CodePudding user response:
Here's an approach using stedolan/jq:
jq -Rrn '
[ inputs / "," ] | transpose | .[0][1:] as $h | .[1:][]
| .[1:] |= [reduce ([.,$h] | transpose[]) as $t ({}; .[$t[0]] = [$t[1]]) | @text]
| join(", ")
'
rs098083, {"CC":["63"],"AT":["54"],"TT":["12"]}
kgp794789, {"AG":["63"],"CT":["54"],"GA":["12"]}
rs09848309, {"GA":["63"],"TT":["54"],"AG":["12"]}
kgp8300747, {"AA":["63","12"],"AG":["54"]}
Add tonumber
if the IDs should be encoded as JSON numbers
jq -Rrn '
[ inputs / "," ] | transpose | (.[0][1:] | map(tonumber)) as $h | .[1:][]

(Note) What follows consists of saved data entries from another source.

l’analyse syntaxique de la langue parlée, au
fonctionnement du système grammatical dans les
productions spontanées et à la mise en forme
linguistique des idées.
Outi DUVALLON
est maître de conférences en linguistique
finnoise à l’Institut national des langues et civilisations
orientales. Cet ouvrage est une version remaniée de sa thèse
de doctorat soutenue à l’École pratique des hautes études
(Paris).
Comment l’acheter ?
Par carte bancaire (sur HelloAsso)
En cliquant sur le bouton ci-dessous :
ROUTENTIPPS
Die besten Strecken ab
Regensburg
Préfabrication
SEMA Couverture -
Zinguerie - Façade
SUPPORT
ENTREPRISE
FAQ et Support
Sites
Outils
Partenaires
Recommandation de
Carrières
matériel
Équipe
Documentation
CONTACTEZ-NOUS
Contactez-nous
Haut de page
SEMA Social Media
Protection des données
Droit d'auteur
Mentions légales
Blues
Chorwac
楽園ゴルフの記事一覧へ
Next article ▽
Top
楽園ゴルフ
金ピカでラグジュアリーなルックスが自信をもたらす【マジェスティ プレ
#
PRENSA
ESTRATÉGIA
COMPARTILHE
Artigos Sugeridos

| .[1:] |= [reduce ([.,$h] | transpose[]) as $t ({}; .[$t[0]] = [$t[1]]) | @text]
| join(", ")
'
rs098083, {"CC":[63],"AT":[54],"TT":[12]}
kgp794789, {"AG":[63],"CT":[54],"GA":[12]}
rs09848309, {"GA":[63],"TT":[54],"AG":[12]}
kgp8300747, {"AA":[63,12],"AG":[54]}
If your ultimate goal is to have a JSON representation anyways, omit formatting the raw output, and something like this might do:
jq -Rn '
[ inputs / "," ] | transpose | .[0][1:] as $h | reduce .[1:][] as $t (
{}; .[$t[0]] = reduce ([$t[1:],$h] | transpose[]) as $i (
{}; .[$i[0]] = [$i[1]]
)
)
'
{
"rs098083": { "CC": ["63"], "AT": ["54"], "TT": ["12"] },
"kgp794789": { "AG": ["63"], "CT": ["54"], "GA": ["12"] },
"rs09848309": { "GA": ["63"], "TT": ["54"], "AG": ["12"] },
"kgp8300747": { "AA": ["63", "12"], "AG": ["54"] }
}
Demo (formatted manually for easier comaprison with previous solutions)

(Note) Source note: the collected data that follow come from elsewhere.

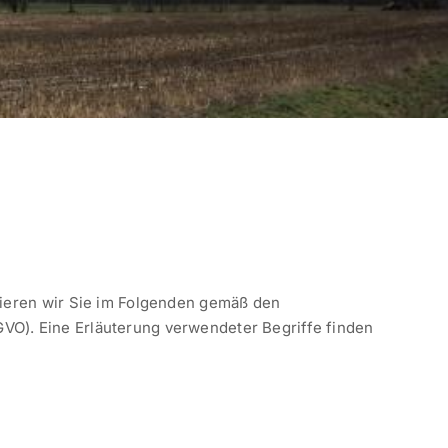
mieren wir Sie im Folgenden gemäß den
VO). Eine Erläuterung verwendeter Begriffe finden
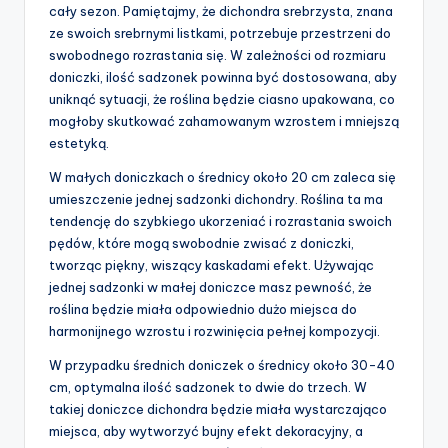
cały sezon. Pamiętajmy, że dichondra srebrzysta, znana
ze swoich srebrnymi listkami, potrzebuje przestrzeni do
swobodnego rozrastania się. W zależności od rozmiaru
doniczki, ilość sadzonek powinna być dostosowana, aby
uniknąć sytuacji, że roślina będzie ciasno upakowana, co
mogłoby skutkować zahamowanym wzrostem i mniejszą
estetyką.
W małych doniczkach o średnicy około 20 cm zaleca się
umieszczenie jednej sadzonki dichondry. Roślina ta ma
tendencję do szybkiego ukorzeniać i rozrastania swoich
pędów, które mogą swobodnie zwisać z doniczki,
tworząc piękny, wiszący kaskadami efekt. Używając
jednej sadzonki w małej doniczce masz pewność, że
roślina będzie miała odpowiednio dużo miejsca do
harmonijnego wzrostu i rozwinięcia pełnej kompozycji.
W przypadku średnich doniczek o średnicy około 30-40
cm, optymalna ilość sadzonek to dwie do trzech. W
takiej doniczce dichondra będzie miała wystarczająco
miejsca, aby wytworzyć bujny efekt dekoracyjny, a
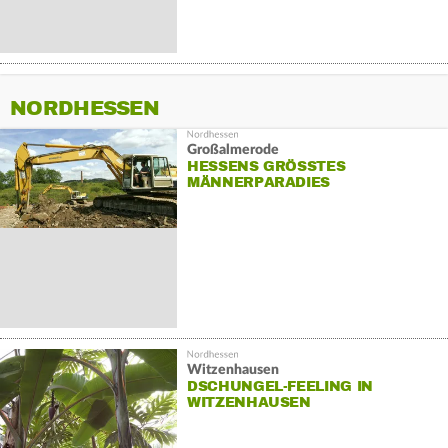
NORDHESSEN
Großalmerode
HESSENS GRÖSSTES M
ÄNNERPARADIES
Witzenhausen
DSCHUNGEL-FEELING IN
WITZENHAUSEN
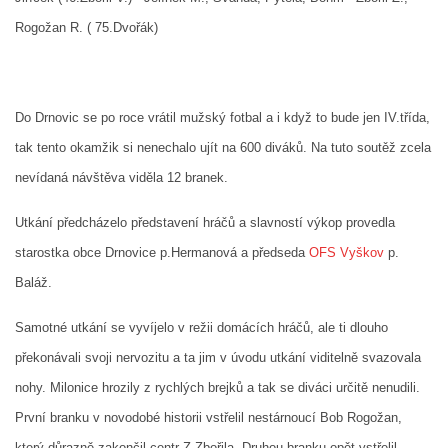
Rogožan R. ( 75.Dvořák)
MLADŠÍ ŽÁCI
MLADŠÍ ŽÁCI "B"
Do Drnovic se po roce vrátil mužský fotbal a i když to bude jen IV.třída,
tak tento okamžik si nenechalo ujít na 600 diváků. Na tuto soutěž zcela
STARŠÍ PŘÍPRAVKA R 2012 + 2013
nevídaná návštěva viděla 12 branek.
MLADŠÍ PŘÍPRAVKA R2014-2015
Utkání předcházelo představení hráčů a slavností výkop provedla
starostka obce Drnovice p.Hermanová a předseda
OFS Vyškov
p.
PODPORUJÍ NÁŠ KLUB
Baláž.
Samotné utkání se vyvíjelo v režii domácích hráčů, ale ti dlouho
ARCHÍV
překonávali svoji nervozitu a ta jim v úvodu utkání viditelně svazovala
nohy. Milonice hrozily z rychlých brejků a tak se diváci určitě nenudili.
DOTACE
První branku v novodobé historii vstřelil nestárnoucí Bob Rogožan,
který důrazně zakončil centr Z.Zbořila. Druhou branku opět vstřelil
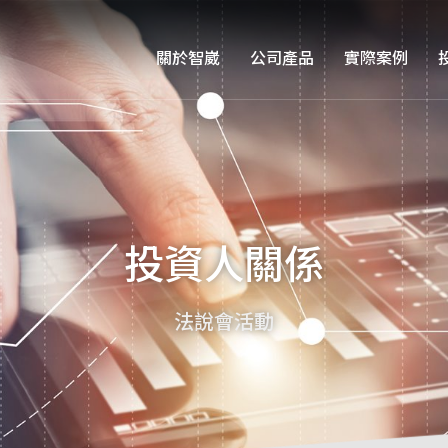
關於智崴
公司產品
實際案例
投資人關係
法說會活動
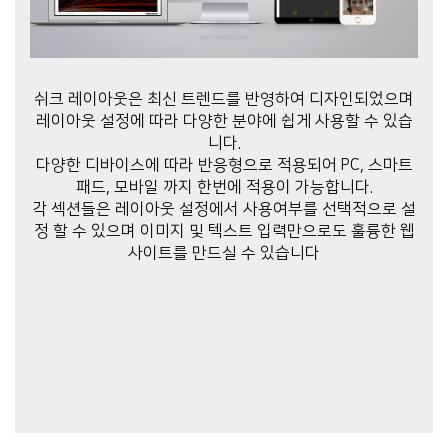
쉬크 레이아웃은 최신 트렌드를 반영하여 디자인되었으며
레이아웃 설정에 따라 다양한 분야에 쉽게 사용할 수 있습
니다.
다양한 디바이스에 따라 반응형으로 적용되어 PC, 스마트
패드, 모바일 까지 한번에 적용이 가능합니다.
각 섹션들은 레이아웃 설정에서 사용여부를 선택적으로 설
정 할 수 있으며 이미지 및 텍스트 입력만으로도 훌륭한 웹
사이트를 만드실 수 있습니다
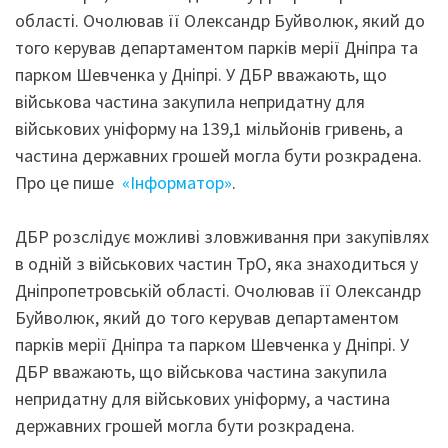
області. Очолював її Олександр Буйволюк, який до
того керував департаментом парків мерії Дніпра та
парком Шевченка у Дніпрі. У ДБР вважають, що
військова частина закупила непридатну для
військових уніформу на 139,1 мільйонів гривень, а
частина державних грошей могла бути розкрадена.
Про це пише
«Інформатор»
.
ДБР розслідує можливі зловживання при закупівлях
в одній з військових частин ТрО, яка знаходиться у
Дніпропетровській області. Очолював її Олександр
Буйволюк, який до того керував департаментом
парків мерії Дніпра та парком Шевченка у Дніпрі. У
ДБР вважають, що військова частина закупила
непридатну для військових уніформу, а частина
державних грошей могла бути розкрадена.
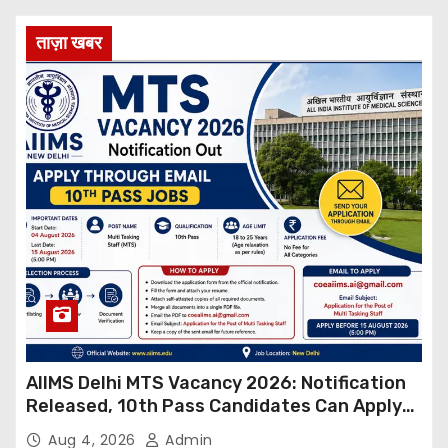
ताज़ा खबर
AIIMS Delhi MTS Vacancy 2026: Notification
Released, 10th Pass Candidates Can Apply
Through Email
Aug 4, 2026
Admin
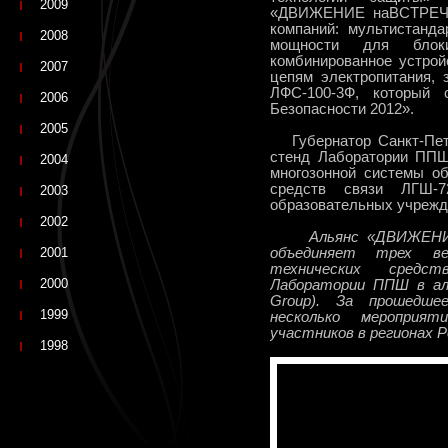
2009
«ДВИЖЕНИЕ наВСТРЕЧУ»
компаний: мультистанда
2008
мощности для блоки
комбинированное устрой
2007
цепям электропитания,
ЛФС-100-3Ф, который 
2006
Безопасности 2012».
2005
Губернатор Санкт-Пете
стенд Лаборатории ППШ
2004
многозонной системы о
средств связи ЛГШ-7
2003
образовательных учрежд
2002
Альянс «ДВИЖЕНИ
2001
объединяет трех ве
технических средс
2000
Лаборатории ППШ в ал
Group). За прошедше
1999
несколько мероприя
участников в регионах Р
1998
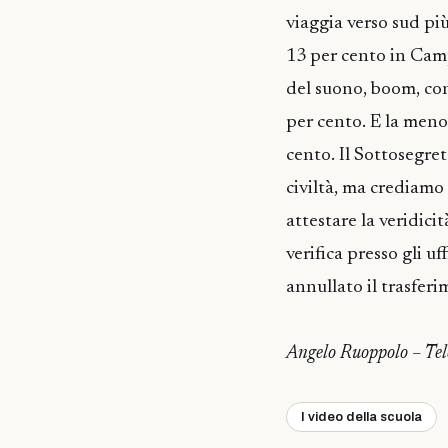
viaggia verso sud più
13 per cento in Camp
del suono, boom, con
per cento. E la meno 
cento. Il Sottosegret
civiltà, ma crediamo
attestare la veridici
verifica presso gli uf
annullato il trasferi
Angelo Ruoppolo – Tel
I video della scuola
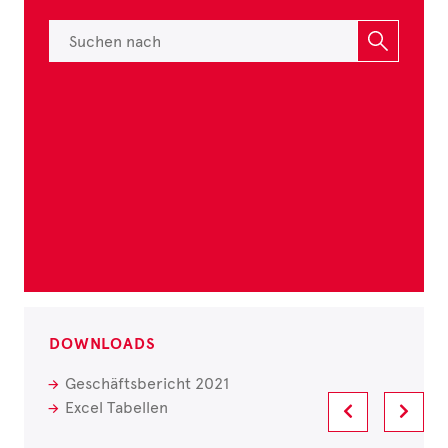
DOWNLOADS
Geschäftsbericht 2021
Excel Tabellen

CodePudding user response:
This is a request for clarification
What's the desired output?
I ask this because the one that you provided is an invalid CSV containing invalid JSON, so it's difficult to believe that you really want something like this.
Problem with the JSON:
- this is invalid:
{ CC : [1,2] }
- The keys need double-quotes:
{ "CC" : [1,2] }
Problem with the CSV:
- this is invalid:
rs0993,{
"CC": [1,2],
"CT": [3]
}
- The second column contains newlines and/or commas and/or double-quotes so it shall be escaped with the CSV rules:
rs0993,"{
""CC"": [1,2],
""CT"": [3]
}"
Plausible desired outputs:
- A CSV with embedded JSON:
SNP,Genotyping
rs098083,"{""CC"": [63], ""AT"": [54], ""TT"": [12]}"
kgp794789,"{""AG"": [63], ""CT"": [54], ""GA"": [12]}"
- A JSON array of arrays:
[
["SNP", "Genotyping"],
["rs098083", {"CC": [63], "AT": [54], "TT": [12]}],
["kgp794789", {"AG": [63], "CT": [54], "GA": [12]}]
]
- A JSON array of objects:
[
{"SNP": "rs098083", "Genotyping": {"CC": [63], "AT": [54], "TT": [12]}},
{"SNP": "kgp794789", "Genotyping": {"AG": [63], "CT": [54], "GA": [12]}}
]
With that in mind, make sure that the input and output that you provided are really what you have/want; please edit your question if that's not the case.